Nadeshda schwitzt. In ihrem Nacken kringeln sich blonde Löckchen, und die Schulterblätter bewegen sich rhythmisch aufeinander zu. Ein kleiner Bach aus Schweiß fließt ihren Rücken hinunter. Es ist still und kühl unter dem Dach der Scheune, nur Nadeshdas Atmen und das Klirren der Gewichte ist zu hören.
Durch die Kunststoffplatten des Scheunendachs fällt das Sonnenlicht schräg auf den Gerätepark: Hantelbank und Turnmatte, Ergometer und Kraftmaschine warten auf Nadeshdas Kraft.
Die Staubkörner tanzen im Licht, treiben schwerelos dahin und sind Zeuge ihres eisernen Willens. Nach der Hantelbank hängt die junge Frau sich an die Stange. Zehn Klimmzüge mit breitem Griff. Kurzes Verschnaufen und Keuchen. Ihre zarte Gestalt hängt mit angezogenen Beinen und langen Armen an der Metallstange. Dann noch einmal zehn Klimmzüge. Hopp. Ein elastischer Sprung, und sie steht auf der Matte. Der Boxsack hängt stumm, und bewegungslos, in banger Erwartung. Er ist die nächste Station.
Während Nadeshda ihren Körper unterm Scheunendach stählt, lärmt draußen der Frühling. In den alten Eichen auf dem Hof schreien die Vögel wie von Sinnen. Die Sonne scheint von einem Himmel, der hellblau und unschuldig auf alles sieht, was geschieht. Nadeshda schert sich nicht darum. Sie trainiert, sie legt sich einen Panzer aus Muskeln zu.
Unten, am Fuß der steilen Holztreppe sitzt die Katze und frisst eine Amsel. Ein Flügel ist noch übrig und der Kopf mit dem hübschen gelben Schnabel. Ein Auge schaut erstaunt und groß in den Frühlingstag. Die Katze rupft und kaut.
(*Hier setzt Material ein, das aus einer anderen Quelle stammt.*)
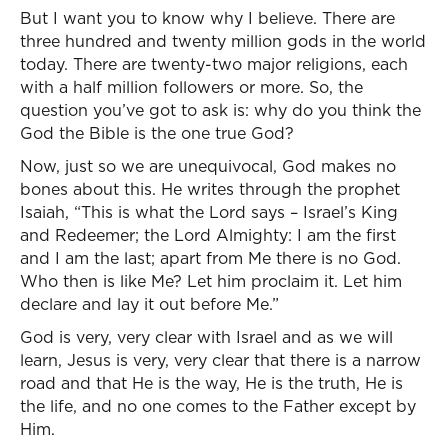
But I want you to know why I believe. There are
three hundred and twenty million gods in the world
today. There are twenty-two major religions, each
with a half million followers or more. So, the
question you’ve got to ask is: why do you think the
God the Bible is the one true God?
Now, just so we are unequivocal, God makes no
bones about this. He writes through the prophet
Isaiah, “This is what the Lord says – Israel’s King
and Redeemer; the Lord Almighty: I am the first
and I am the last; apart from Me there is no God.
Who then is like Me? Let him proclaim it. Let him
declare and lay it out before Me.”
God is very, very clear with Israel and as we will
learn, Jesus is very, very clear that there is a narrow
road and that He is the way, He is the truth, He is
the life, and no one comes to the Father except by
Him.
Nadeshda weiß: Der Großvater sitzt in der Küche im Wohnhaus und wartet. Sie trainiert jeden Tag. Exakt 45 Minuten. Dann beeilt sie sich, um mit ihm in der kleinen Küche mit den Scheibengardinen den Morgentrunk einzunehmen. Eine Mischung aus rohem Ei, Weizengras, Mandelmus und Apfelsaft. Gesund ist das, es gibt Kraft. Der Großvater ist 93 Jahre alt und hält sich kerzengerade. Die Uhr tickt. 7:37. Noch acht Minuten.
Nadeshda schlägt den Boxsack. Blitzsartig schnellen ihre Fäuste vor und wieder zurück, pfeifend geht ihr Atem dabei durch die gespitzten Lippen. Fuh, fuh-fuh. Ein Trippelschritt zurück, die Fäuste ans Kinn. Und wieder vor. Fuh, fuh-fuh. In der zarten Kuhle über dem Gesäß haben sich kleine Schweißperlen gesammelt. Sie fließen hinab und färben das Bündchen der ausgewaschenen grauen Turnhose dunkel.
Es ist 7:43. Zeit zu gehen. Nadeshda nimmt das Handtuch vom Turnkasten und wischt sich den Schweiß aus dem Gesicht. Unten an der Treppe hat die Katze ihr Mahl beendet. Ein paar Federn und der gelbe Schnabel liegen dort, angewidert schiebt das Mädchen sich an dem Häuflein vorbei.